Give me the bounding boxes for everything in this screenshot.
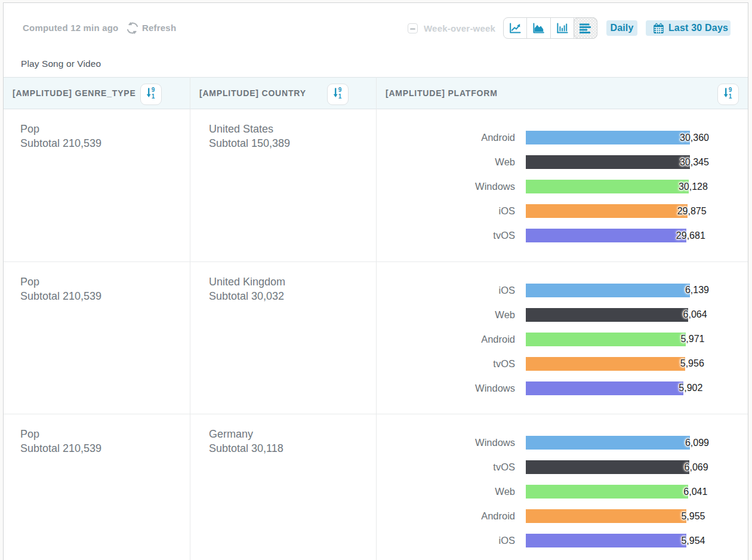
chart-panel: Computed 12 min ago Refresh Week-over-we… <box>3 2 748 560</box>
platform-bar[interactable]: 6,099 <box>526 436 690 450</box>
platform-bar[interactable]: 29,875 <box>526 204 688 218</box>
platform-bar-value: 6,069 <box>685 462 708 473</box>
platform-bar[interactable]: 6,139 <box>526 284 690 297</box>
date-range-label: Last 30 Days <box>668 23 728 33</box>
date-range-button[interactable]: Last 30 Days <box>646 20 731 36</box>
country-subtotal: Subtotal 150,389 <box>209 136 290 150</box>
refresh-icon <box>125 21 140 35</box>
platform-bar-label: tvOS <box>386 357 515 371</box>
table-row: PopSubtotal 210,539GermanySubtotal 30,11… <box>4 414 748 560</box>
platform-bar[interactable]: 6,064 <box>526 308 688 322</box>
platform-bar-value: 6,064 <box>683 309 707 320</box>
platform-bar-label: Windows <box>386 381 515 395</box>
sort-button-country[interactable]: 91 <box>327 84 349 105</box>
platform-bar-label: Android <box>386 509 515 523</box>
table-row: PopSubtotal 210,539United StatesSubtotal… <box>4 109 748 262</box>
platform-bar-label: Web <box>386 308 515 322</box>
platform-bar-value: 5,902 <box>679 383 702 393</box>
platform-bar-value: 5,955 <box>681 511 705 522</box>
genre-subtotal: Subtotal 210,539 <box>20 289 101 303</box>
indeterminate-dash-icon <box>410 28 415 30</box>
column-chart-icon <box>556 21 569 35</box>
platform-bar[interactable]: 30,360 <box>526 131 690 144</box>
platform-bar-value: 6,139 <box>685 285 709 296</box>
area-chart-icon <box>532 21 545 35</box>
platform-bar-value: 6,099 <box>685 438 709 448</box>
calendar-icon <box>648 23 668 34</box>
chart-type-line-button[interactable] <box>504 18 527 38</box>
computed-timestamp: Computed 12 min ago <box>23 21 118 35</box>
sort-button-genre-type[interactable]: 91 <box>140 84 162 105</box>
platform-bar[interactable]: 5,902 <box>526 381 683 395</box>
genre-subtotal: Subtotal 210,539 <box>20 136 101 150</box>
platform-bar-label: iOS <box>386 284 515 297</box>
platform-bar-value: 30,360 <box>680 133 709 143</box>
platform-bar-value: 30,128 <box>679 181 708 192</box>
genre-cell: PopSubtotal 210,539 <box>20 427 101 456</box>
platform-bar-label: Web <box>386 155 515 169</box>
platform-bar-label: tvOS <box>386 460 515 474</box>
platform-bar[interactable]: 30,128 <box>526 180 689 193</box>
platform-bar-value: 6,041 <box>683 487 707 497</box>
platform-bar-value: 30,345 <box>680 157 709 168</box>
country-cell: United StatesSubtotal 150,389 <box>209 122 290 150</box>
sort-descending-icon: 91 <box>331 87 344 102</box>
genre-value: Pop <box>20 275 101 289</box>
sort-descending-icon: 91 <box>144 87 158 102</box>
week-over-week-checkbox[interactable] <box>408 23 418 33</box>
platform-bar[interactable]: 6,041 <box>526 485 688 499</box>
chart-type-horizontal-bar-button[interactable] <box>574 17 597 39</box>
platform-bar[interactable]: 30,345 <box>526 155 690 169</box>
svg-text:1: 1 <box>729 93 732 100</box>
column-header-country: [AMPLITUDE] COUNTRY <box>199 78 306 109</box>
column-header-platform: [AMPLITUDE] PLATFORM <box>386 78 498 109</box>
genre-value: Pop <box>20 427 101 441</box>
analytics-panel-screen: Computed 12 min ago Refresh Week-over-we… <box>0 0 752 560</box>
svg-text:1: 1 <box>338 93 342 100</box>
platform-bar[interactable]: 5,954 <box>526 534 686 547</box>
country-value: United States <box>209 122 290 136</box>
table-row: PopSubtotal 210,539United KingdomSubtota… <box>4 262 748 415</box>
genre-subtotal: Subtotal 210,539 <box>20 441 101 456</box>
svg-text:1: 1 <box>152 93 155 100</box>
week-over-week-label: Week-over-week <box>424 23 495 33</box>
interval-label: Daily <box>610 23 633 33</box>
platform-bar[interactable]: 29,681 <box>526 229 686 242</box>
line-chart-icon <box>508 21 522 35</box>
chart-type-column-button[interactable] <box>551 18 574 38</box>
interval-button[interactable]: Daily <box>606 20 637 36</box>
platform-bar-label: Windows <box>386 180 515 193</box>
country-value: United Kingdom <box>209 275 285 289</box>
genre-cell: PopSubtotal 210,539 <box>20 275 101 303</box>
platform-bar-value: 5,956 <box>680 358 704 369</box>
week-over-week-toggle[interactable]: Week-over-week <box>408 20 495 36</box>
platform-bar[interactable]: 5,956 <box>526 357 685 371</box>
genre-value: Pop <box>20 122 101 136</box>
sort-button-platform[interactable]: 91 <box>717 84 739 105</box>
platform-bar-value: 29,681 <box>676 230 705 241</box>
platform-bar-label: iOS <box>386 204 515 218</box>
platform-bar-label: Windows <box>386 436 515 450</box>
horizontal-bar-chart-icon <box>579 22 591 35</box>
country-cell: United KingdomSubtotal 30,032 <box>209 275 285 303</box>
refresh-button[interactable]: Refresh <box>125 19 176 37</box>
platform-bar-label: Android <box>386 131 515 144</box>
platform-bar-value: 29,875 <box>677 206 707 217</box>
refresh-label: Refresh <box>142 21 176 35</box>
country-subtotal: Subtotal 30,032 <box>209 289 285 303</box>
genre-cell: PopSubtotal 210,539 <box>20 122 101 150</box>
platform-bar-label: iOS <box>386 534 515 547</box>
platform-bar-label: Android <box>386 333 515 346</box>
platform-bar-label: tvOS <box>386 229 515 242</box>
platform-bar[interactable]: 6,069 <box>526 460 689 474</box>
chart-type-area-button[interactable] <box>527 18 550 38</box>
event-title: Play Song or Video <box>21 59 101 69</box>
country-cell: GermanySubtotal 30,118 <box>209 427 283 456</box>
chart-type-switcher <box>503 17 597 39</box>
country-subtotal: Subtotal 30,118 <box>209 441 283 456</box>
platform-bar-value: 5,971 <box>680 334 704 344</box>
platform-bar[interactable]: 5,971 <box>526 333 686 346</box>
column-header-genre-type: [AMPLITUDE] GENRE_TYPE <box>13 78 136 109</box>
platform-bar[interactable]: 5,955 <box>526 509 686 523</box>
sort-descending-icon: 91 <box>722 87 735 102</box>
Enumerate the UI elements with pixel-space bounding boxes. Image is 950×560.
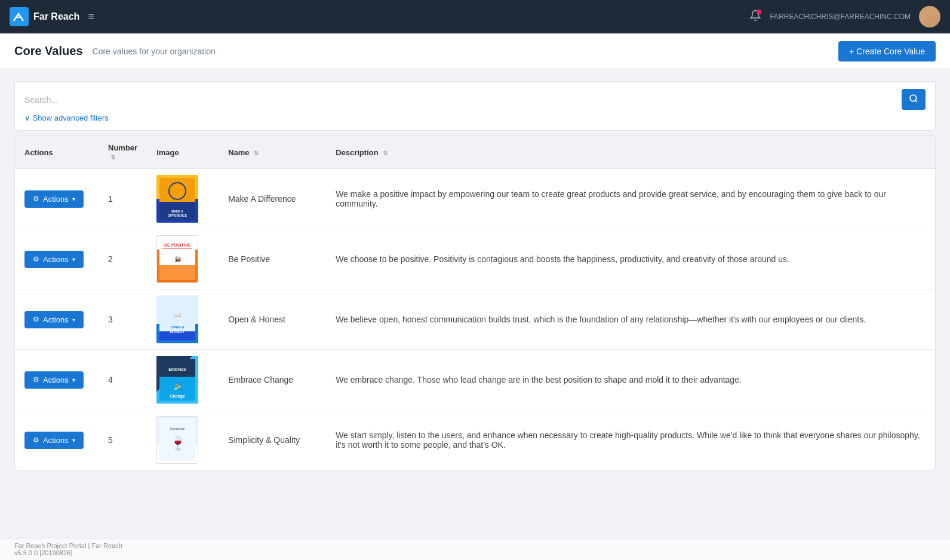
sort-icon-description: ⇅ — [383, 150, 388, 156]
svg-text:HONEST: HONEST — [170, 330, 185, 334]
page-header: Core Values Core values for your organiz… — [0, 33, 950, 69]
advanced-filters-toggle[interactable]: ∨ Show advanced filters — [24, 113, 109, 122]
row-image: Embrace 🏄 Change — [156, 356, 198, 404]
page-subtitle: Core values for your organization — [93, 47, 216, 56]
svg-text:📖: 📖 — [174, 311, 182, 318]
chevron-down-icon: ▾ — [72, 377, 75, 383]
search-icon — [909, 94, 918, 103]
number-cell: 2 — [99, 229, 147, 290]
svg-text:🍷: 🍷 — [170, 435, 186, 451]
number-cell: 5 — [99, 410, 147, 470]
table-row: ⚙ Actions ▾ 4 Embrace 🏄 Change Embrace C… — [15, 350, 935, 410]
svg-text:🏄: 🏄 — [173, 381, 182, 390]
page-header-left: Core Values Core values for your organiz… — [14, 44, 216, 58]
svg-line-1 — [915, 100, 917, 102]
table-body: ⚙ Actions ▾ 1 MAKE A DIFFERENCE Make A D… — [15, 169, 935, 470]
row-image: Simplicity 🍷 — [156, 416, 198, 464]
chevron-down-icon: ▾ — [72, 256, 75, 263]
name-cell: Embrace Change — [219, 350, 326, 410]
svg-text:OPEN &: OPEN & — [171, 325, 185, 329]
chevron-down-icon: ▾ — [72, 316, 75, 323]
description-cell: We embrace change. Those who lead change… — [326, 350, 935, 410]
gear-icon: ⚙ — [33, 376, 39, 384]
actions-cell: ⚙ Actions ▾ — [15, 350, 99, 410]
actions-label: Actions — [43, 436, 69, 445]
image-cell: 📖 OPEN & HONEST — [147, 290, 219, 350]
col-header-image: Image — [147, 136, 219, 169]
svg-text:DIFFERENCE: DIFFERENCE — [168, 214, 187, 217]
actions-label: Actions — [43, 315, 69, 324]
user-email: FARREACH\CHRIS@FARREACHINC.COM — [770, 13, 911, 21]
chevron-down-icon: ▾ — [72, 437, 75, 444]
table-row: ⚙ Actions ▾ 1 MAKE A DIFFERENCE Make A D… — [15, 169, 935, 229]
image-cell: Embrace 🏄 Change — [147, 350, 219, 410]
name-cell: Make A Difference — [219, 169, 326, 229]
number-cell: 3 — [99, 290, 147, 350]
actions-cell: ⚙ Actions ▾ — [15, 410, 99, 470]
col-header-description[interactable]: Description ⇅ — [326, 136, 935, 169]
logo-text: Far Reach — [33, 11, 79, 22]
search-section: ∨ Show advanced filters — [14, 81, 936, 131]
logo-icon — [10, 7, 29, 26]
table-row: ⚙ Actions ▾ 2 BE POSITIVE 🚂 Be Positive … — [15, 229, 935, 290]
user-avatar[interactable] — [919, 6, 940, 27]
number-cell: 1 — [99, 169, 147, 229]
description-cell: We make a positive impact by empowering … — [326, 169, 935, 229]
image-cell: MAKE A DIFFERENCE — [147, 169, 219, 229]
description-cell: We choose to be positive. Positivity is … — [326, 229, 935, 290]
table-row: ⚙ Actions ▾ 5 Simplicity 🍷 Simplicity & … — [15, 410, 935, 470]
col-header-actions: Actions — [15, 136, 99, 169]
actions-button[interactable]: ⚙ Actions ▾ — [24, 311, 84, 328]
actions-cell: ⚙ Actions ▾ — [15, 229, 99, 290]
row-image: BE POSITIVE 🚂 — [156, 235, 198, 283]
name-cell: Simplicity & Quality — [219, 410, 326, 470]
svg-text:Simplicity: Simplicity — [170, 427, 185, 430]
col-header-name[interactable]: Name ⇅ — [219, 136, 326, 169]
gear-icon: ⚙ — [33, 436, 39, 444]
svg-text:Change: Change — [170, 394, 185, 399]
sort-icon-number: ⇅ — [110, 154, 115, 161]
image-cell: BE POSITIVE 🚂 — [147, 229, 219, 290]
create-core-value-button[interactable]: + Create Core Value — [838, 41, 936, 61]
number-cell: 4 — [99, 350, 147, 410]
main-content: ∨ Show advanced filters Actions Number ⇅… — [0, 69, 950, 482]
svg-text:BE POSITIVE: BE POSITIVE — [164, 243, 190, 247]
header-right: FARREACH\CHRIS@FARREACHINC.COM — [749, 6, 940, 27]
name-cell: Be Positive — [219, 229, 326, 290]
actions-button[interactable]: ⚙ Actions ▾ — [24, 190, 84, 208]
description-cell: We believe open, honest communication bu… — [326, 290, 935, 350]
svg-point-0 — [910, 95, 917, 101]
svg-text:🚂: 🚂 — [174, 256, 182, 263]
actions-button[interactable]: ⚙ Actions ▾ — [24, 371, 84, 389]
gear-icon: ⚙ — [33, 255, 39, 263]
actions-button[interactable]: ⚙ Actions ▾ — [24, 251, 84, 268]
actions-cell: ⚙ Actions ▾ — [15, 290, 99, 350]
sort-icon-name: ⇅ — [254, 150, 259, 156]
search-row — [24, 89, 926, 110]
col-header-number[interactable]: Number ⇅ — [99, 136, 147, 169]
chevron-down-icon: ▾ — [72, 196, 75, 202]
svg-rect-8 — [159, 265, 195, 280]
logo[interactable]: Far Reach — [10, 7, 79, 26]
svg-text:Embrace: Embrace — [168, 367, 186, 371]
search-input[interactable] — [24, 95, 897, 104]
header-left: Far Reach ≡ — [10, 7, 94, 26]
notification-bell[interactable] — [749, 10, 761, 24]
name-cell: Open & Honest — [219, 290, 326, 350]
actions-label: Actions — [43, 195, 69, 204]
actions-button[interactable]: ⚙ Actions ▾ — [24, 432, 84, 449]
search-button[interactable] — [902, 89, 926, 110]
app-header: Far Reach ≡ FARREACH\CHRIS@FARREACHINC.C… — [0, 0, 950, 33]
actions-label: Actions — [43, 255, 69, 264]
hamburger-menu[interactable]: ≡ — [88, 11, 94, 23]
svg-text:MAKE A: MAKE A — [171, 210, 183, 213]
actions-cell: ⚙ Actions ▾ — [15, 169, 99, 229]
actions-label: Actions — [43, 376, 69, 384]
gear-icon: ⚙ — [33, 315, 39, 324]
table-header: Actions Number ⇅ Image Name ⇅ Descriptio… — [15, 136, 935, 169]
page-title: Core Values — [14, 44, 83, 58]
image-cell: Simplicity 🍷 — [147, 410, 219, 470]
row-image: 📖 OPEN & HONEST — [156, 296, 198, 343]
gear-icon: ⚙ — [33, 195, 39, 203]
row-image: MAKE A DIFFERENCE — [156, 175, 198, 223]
* * *
Examine the listing line by line and give the number of lines where "search" occurs, with nothing added.

**Response:** 5